Rachel a passé sa vie à raconter. C'est devenu son job. C'est elle qui a fait accoler les plaques à la mémoire des enfants des écoles du XXe arrondissement parisien. Un bouquin, une BD et les visites dans les écoles. Raconter sans relâche, expliquer, témoigner.
J'ai vu mille films sur l'Holocauste, lu mille livres, je n'avais jamais discuté directement avec un rescapé. L'Histoire incarnée dans une petite bouche, un petit corps, un visage très pâle et de très grands yeux noirs. Bientôt, il n'y aura plus de corps pour incarner l'Histoire. Quand tu liras ces lignes, Anna, il n'y aura plus de témoin direct. Il n'y aura plus que les livres, les documents, Imre Kertész, Primo Levi, Art Spiegelman, Serge Klarsfeld, Alain Resnais et tous les autres, il faudra les lire, les voir, les relire, les revoir, il faudra apprendre à ne pas oublier. pp. 234-236 (Mariage DeLorean)

Le Père-Lachaise est une ville dans la ville, avec ses quartiers haussmanniens, ses poches baroques, ses carrés romantiques, ses espaces juif, chinois, russe, ses stars, ses quidams, ses riches bourgeois enterrés dans le faste de grasses chapelles, ses pauvres, répandus en traînées de cendres sur les pelouses du «jardin des souvenirs» et ses touristes qui viennent s'offrir un agréable petit moment morbide ou simplement se recueillir devant l'idole. J'ai toujours aimé les balades au cimetière : elles donnent leur juste proportion à nos tracas comme à nos enthousiames, elles dégonflent nos baudruches. Elles m'appaisent. pp. 237-238 (Alexander)

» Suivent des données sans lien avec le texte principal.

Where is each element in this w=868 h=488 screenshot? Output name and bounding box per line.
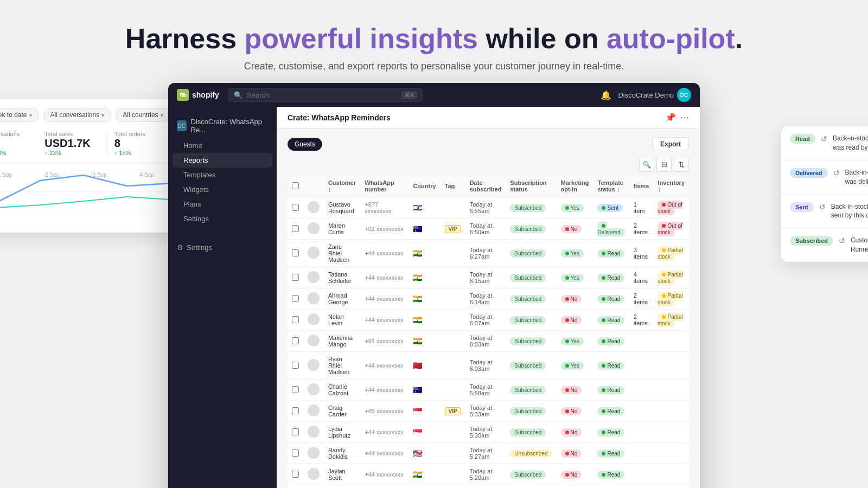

Avant de devenir un homme, un vrai, de ceux qui préfèrent être achevés d'une balle dans la tête plutôt que de subir un jour de plus cette foutue rhinopharyngite, j'étais un enfant comme les autres : j'adorais avoir un peu de fièvre. p. 247 (Les Tuniques Bleues)

… je savais, tous les gens qui ont eu un carnet de santé bleu savent, parce que la question est posée dès la deuxième page du carnet bleu, «L'enfant a-t-il crié immédiatement après sa naissance ?», je savais que pour avoir tous les points, pour être en parfaite santé, valider tous les critères et entrer gagnant dans la grande école de l'existence, il fallait bien sûr avoir hurlé  tout de suite, immédiatement, je suis au monde, je suis là, j'investis la planète, accrochez-vous, je vais vous pourrir les nuits pendant six mois, et bientôt les kermesses et les fêtes de fin d'année, la crise d'adolescence et les copains débiles, j'espère que vous avez la patate, tous ces messages qu'envoient subrepticement les nouveau-nés quand ils hurlent pour la première fois… p. 281 (Diabolo-mante)

Une naissance est peut-être une événement plus étrange qu'on croit, à rebours de la tristesse homogène d'un enterrement. On a beau hurler de joie, «Oh, bravo ! Félicitations !», seuls les parents sont vraiment électrisés par le bonheur d'une naissance, les grands-parents voudraient bien, eux aussi, mais qui pourra les blâmer d'y voir également, et souvent d'abord, un signe de vieillissement de plus, un nouveau pas vers le caveau, la dernière étape, réflexe qu'ils gommeront sous les sourires avant d'essayer de créere un vrai lien avec leur descendance, avant d'aller plus loin pour tenter de donner un sens, et les tous autres ne sont souvent touchés que par des ricochets lointains, légers, du bonheur par capillarité, affinités électives, j'ai toujours trouvé les joies des naissances plsu fausses, plus courtes ou en tout cas plus complexes à jauger que les tristesses vaguement monolithes des enterrements ; les sourires sont souvent moins fiables que les larmes. p. 283 (Diabolo-mante)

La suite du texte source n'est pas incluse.